The difference between zero and anything more than zero is important in another direction, too. I’ve heard people talking with great concern about behaviour of people in “St Kilda last weekend” (for example), worrying that “in two weeks we’ll have case numbers climbing again”. If we’ve genuinely achieved zero local transmission (as it already looks like we have), then we won’t see case numbers climb, no matter how un-COVID-safe everyone was being. Because the virus isn’t magic: it can’t appear out of nowhere. It spreads from someone who already has it to someone (or — occasionally and significantly — dozens or hundreds of someones) who didn’t. Just as you didn’t worry about massive gatherings of people spreading SARS-CoV-2 a year ago, nor should you need to worry about massive gatherings of people in a location where community spread has been eliminated… because if no-one can bring the virus to the party, they can’t give it to anyone else either.
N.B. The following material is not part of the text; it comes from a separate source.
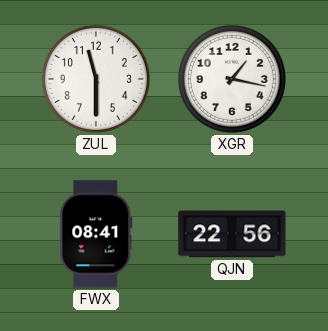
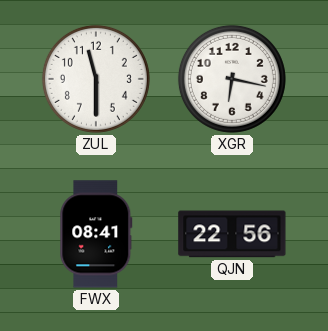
XGR: 1:17 -> 6:17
Am I saying that after another couple of weeks, we can all just go back to acting like SARS-CoV-2 doesn’t exist? Absolutely not. We still need widespread public awareness of the importance of getting tested if you have symptoms, no matter how mild. We still need to be absolutely intolerant of people attending work when they are sick (with anything!). We need strong ongoing public health measures to detect any reintroduced cases, to trace them fully and stamp out every possible chain of transmission so that we never need to go through the last three months again. It’s possible we’d need to be ready to temporarily and sharply restrict things if it were to pop up somewhere we weren’t expecting (just like New Zealand did with Auckland in August). And any low-cost things we can do to limit the chances of a sneaky reintroduced case spreading widely, we should just continue to do — continuing to require masks in shared indoor spaces seems like a no-brainer: it’s cheap, easy to do, and moderately effective in reducing risk of spread (at the very least, on public transport and in shared workspaces where it doesn’t interfere with the activity). Improved ventilation in indoor spaces. Continuing to let people work from home if it works for the employee. Keeping good records of who is where, when. These are all things which come at little cost and reduce the risk of an outbreak taking hold before it can be detected, and/or assist in stamping it out if it does.
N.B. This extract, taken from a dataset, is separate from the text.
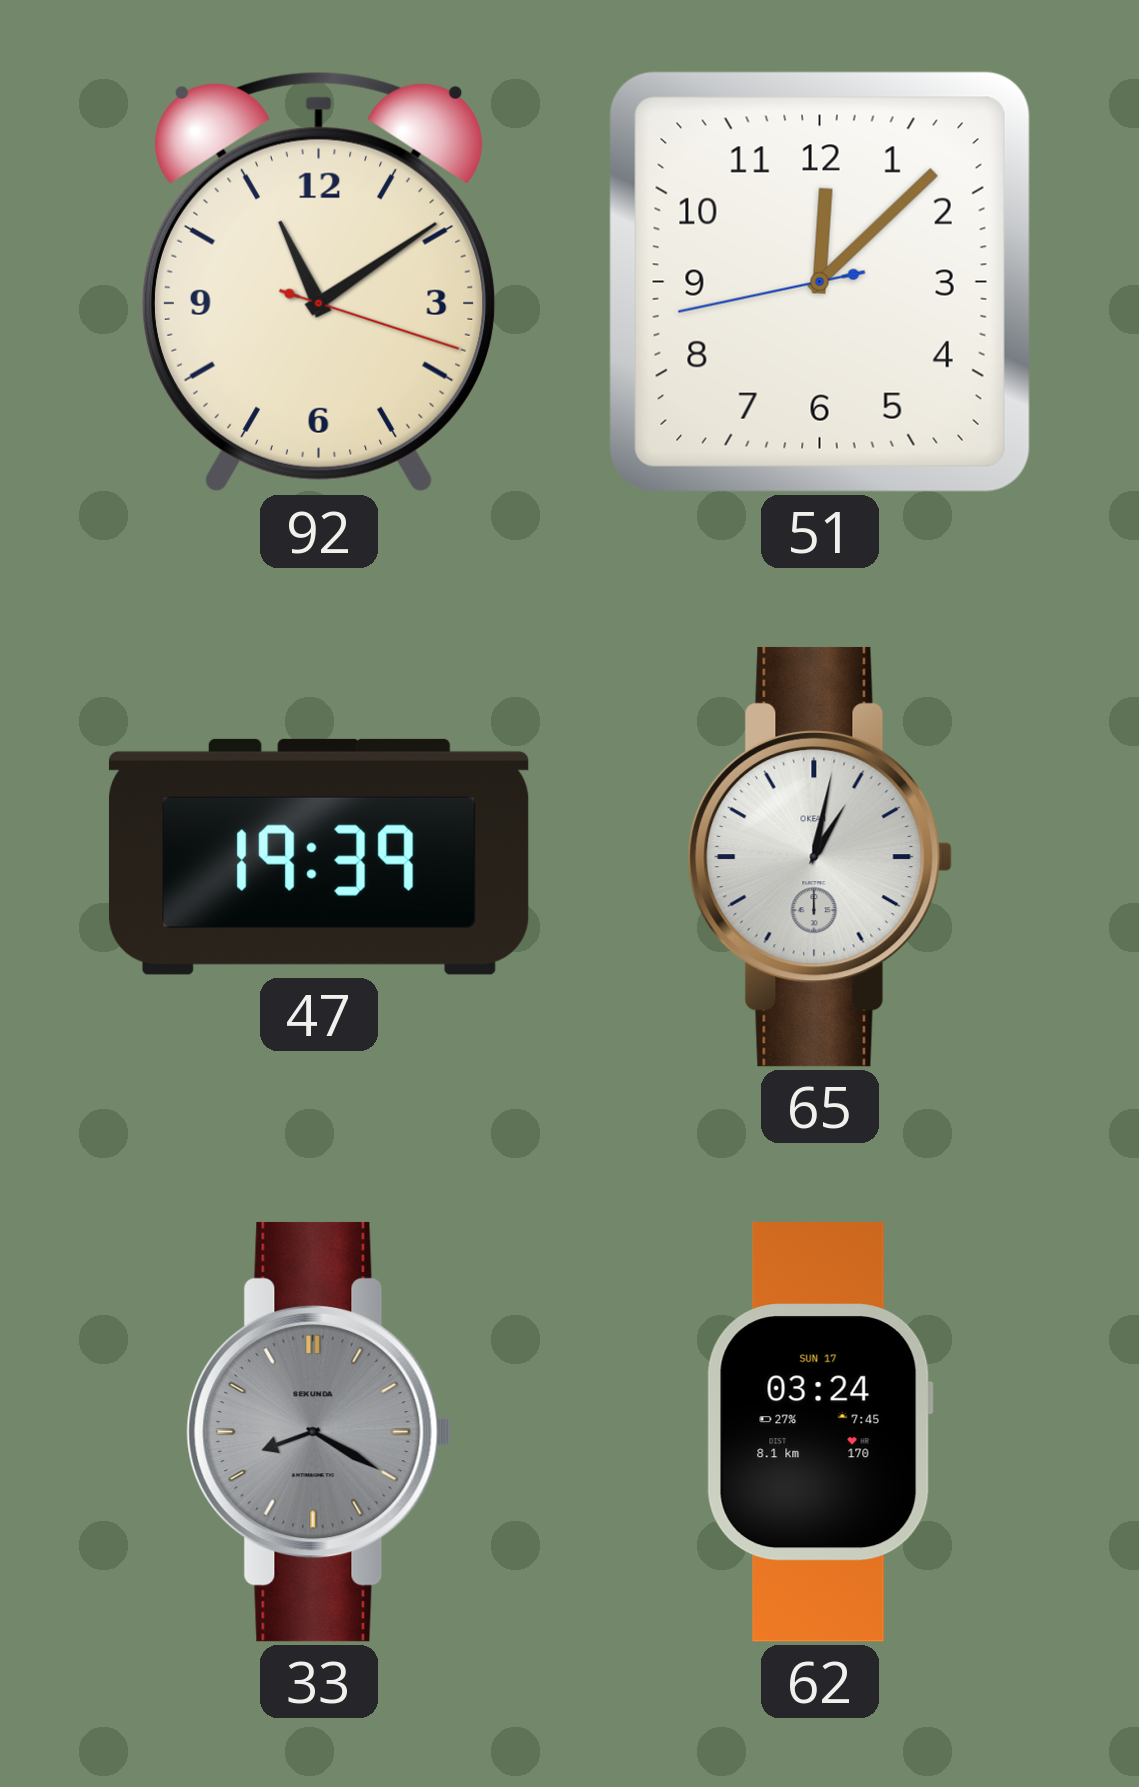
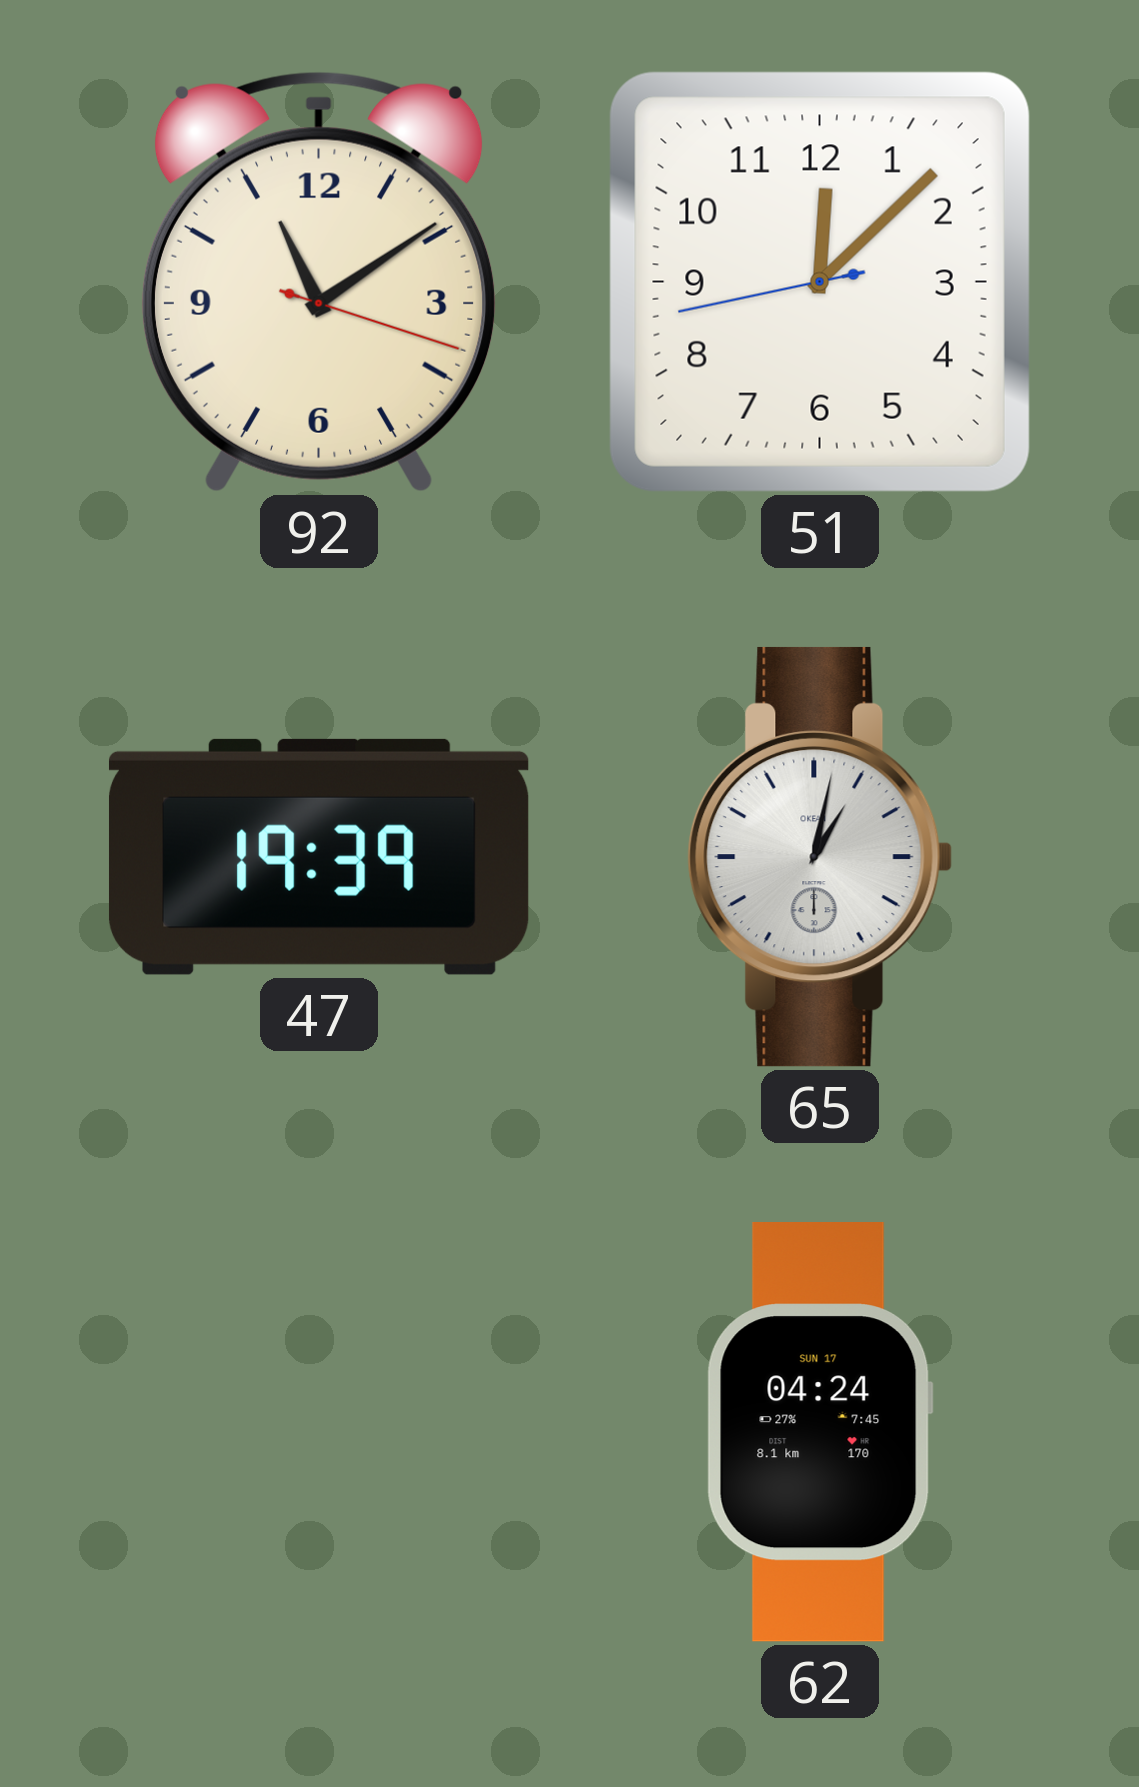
33: 8:20 -> none
62: 03:24 -> 04:24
We also have to be so, so vigilant about the ways the virus could be reintroduced. In Australia, there’s really only one way for that to happen: through international arrivals, either among those people crewing international operations, or Australians returning home from overseas, and anyone who is required to have contact with them during quarantine. I suspect we have learned our lesson on that one, given where Victoria’s outbreak came from, but there’s always a non-zero risk there, and we will need to manage those ongoing threats for months and months to come.
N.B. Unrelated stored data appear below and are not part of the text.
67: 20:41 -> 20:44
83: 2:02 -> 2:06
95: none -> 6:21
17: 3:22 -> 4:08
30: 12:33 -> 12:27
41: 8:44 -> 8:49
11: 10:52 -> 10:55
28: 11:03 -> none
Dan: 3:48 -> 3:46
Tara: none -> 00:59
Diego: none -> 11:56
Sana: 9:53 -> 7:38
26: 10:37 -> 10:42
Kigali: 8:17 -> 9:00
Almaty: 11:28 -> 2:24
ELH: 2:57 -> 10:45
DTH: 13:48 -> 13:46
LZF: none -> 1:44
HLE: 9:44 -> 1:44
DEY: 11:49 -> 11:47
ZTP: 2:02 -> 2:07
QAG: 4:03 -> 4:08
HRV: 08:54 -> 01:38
But beyond that — let’s have some concerts! Hell, let’s have some rehearsals! Let’s have team sports, and open-mic nights, and dinner parties, and pub trivia, and… you get the idea. Let’s hug our friends again. Let’s hug our grandparents again. This is what achieving zero can mean for the people who sacrificed so much to get there.

It looks like Victoria may well have done it. Australia may well have done it. But it won’t hurt to wait a couple more weeks, just to be on the safe side.